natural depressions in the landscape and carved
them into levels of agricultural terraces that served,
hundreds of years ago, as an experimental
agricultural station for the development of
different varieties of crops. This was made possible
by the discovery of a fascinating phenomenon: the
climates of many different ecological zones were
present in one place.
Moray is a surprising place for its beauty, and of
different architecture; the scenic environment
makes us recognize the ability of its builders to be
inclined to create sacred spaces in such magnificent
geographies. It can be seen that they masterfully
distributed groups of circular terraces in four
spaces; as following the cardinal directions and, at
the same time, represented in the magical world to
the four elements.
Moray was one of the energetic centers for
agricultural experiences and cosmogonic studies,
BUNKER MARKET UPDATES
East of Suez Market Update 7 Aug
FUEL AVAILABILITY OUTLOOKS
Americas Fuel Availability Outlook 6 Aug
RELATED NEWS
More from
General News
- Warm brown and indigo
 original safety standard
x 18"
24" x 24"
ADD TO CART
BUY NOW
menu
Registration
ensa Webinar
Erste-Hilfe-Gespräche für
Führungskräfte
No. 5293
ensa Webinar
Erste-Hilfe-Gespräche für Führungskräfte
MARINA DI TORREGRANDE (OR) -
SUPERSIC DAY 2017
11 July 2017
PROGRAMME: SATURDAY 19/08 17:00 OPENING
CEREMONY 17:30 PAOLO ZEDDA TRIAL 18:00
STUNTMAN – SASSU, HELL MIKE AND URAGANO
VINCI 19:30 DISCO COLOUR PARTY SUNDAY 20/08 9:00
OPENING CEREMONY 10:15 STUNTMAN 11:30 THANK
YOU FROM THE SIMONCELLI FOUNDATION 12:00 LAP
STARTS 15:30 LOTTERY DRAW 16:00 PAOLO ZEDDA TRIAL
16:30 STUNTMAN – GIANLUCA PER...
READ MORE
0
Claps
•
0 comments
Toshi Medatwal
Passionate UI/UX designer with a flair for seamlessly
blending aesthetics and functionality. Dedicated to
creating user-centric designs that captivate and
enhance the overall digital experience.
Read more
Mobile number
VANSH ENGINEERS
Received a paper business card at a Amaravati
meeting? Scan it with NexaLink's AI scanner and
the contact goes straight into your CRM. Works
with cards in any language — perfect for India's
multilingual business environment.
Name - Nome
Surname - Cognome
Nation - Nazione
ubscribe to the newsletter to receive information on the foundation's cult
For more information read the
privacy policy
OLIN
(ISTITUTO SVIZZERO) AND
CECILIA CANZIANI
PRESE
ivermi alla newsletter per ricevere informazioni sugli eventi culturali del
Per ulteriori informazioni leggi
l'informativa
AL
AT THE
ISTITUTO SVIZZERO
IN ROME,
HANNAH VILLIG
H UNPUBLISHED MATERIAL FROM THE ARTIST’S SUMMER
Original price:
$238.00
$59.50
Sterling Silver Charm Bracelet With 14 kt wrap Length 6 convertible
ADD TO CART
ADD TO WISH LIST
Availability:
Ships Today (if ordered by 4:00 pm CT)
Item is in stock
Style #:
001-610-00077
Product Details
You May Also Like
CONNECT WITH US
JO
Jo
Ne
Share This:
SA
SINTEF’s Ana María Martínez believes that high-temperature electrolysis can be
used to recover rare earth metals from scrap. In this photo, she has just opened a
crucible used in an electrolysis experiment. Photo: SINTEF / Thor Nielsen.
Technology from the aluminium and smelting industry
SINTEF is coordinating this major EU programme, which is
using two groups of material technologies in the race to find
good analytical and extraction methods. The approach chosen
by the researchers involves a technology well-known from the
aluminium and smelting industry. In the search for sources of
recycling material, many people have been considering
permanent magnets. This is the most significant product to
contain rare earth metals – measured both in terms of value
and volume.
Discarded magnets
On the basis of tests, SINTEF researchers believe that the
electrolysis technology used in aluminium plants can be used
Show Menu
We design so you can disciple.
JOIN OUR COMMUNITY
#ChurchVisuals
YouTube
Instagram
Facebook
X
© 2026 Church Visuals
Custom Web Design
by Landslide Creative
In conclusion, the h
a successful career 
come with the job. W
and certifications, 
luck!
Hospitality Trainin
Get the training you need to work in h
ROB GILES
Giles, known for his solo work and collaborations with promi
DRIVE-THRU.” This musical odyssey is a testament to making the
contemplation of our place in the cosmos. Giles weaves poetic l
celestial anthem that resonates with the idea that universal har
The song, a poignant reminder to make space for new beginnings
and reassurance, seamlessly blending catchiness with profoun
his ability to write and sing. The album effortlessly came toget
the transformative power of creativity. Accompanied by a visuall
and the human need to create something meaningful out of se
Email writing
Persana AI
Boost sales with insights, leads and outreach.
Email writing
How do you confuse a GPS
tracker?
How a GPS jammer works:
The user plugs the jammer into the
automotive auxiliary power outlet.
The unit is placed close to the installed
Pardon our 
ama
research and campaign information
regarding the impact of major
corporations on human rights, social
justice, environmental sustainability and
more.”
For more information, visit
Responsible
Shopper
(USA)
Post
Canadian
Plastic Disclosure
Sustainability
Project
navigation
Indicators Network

| YOUR ASSIGNMENT |
Lines from the start of the material above through the line containing "OPENING CEREMONY 10:15 STUNTMAN 11:30 THANK" are to be duplicated exactly, and only those.

| SOLUTION TO THIS TASK |
natural depressions in the landscape and carved
them into levels of agricultural terraces that served,
hundreds of years ago, as an experimental
agricultural station for the development of
different varieties of crops. This was made possible
by the discovery of a fascinating phenomenon: the
climates of many different ecological zones were
present in one place.
Moray is a surprising place for its beauty, and of
different architecture; the scenic environment
makes us recognize the ability of its builders to be
inclined to create sacred spaces in such magnificent
geographies. It can be seen that they masterfully
distributed groups of circular terraces in four
spaces; as following the cardinal directions and, at
the same time, represented in the magical world to
the four elements.
Moray was one of the energetic centers for
agricultural experiences and cosmogonic studies,
BUNKER MARKET UPDATES
East of Suez Market Update 7 Aug
FUEL AVAILABILITY OUTLOOKS
Americas Fuel Availability Outlook 6 Aug
RELATED NEWS
More from
General News
- Warm brown and indigo
 original safety standard
x 18"
24" x 24"
ADD TO CART
BUY NOW
menu
Registration
ensa Webinar
Erste-Hilfe-Gespräche für
Führungskräfte
No. 5293
ensa Webinar
Erste-Hilfe-Gespräche für Führungskräfte
MARINA DI TORREGRANDE (OR) -
SUPERSIC DAY 2017
11 July 2017
PROGRAMME: SATURDAY 19/08 17:00 OPENING
CEREMONY 17:30 PAOLO ZEDDA TRIAL 18:00
STUNTMAN – SASSU, HELL MIKE AND URAGANO
VINCI 19:30 DISCO COLOUR PARTY SUNDAY 20/08 9:00
OPENING CEREMONY 10:15 STUNTMAN 11:30 THANK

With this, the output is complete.